Never mind that the original image had been posed; the victory it celebrated was real. Yesterday, though, it was Moscow that swirled at the feet of young fighters with Soviet flags. Kalinin Prospekt was littered with wrecked water trucks - the remnants of a shattered police blockade - shards of glass, a pool of blood, three Buddhist monks banging drums and chanting for peace, and groups of Muscovites hacking razor wire into keepsake-size strands as souvenirs of Boris Yeltsin's humiliation.

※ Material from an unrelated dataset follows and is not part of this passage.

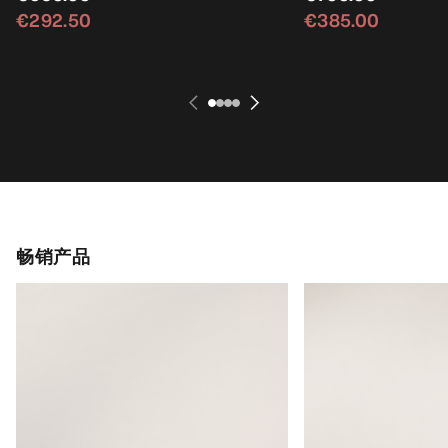
€292.50
€385.00
畅销产品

No, they did not mimic - they mocked: it was shortly after 5pm when they reached the roof of what, until the collapse of the empire forged in Berlin, had housed the headquarters of Comecon, the Communist trading bloc, but, more recently, provided offices for the International Monetary Fund and the Mayor of Moscow. This, more than the White House itself near by, was the real prize of yesterday's confrontation.

So how did they celebrate its capture? They beat up two minor officials, marching them from the building with blood on their faces. Others were hunted down floor by floor. Then the victors got to the roof. 'Glory to Russia,' they yelled.

Suddenly, the brittle memories of any past triumphs they had wanted to hijack exploded. Perhaps they were too young even to remember; they stretched out their right arms, their hands clutching guns at their sides, and gave Moscow a Nazi salute.

Was it for this that blood had been spilt? And whose was the victory?

'Victory will be ours,' shouted Sergei Baburin from the White House balcony. The crowd cheered but seemed disappointed. Had they not already won? But Mr Baburin, a clever former lawyer and the driving force behind the Red-Brown (Communist-fascist) alliance of the National Salvation Front, knows better. 'Blood will be spilt.'

Red flags fluttered everywhere; the Communist Party of Russia boasted its role on a long red banner with white lettering. So too did the Communist Party of the Soviet Union, killed off by Mr Yeltsin two years ago but still alive, at least in the minds of heavy-fisted men in pork-pie hats who congratulated each other yesterday outside the White House.

At 6pm, inside the White House, Ruslan Khasbulatov strode through a chandeliered hall decorated with portraits of Peter the Great and Ivan the Terrible and into the main debating chamber.

It was an entrance designed for effect - not his usual discreet entree from behind the curtain but a triumphal march down the middle of the hall from the back. Deputies applauded, though not perhaps with the gusto he had expected. And even Mr Khasbulatov seemed unsure what was being celebrated. He looked terrified. I stuck a microphone into his face. 'Is this your victory?' 'What do you think,' he replied with a smirk. That it might not last, though, was clear from the six young men with blank stares and ready guns who escorted him.

On the side of a bus commandeered by the rabble was the slogan of the state lottery: 'Play and Win - Make your dreams come true.' It was painted a jaunty yellow. Moscow last night swirled with far too many nightmares.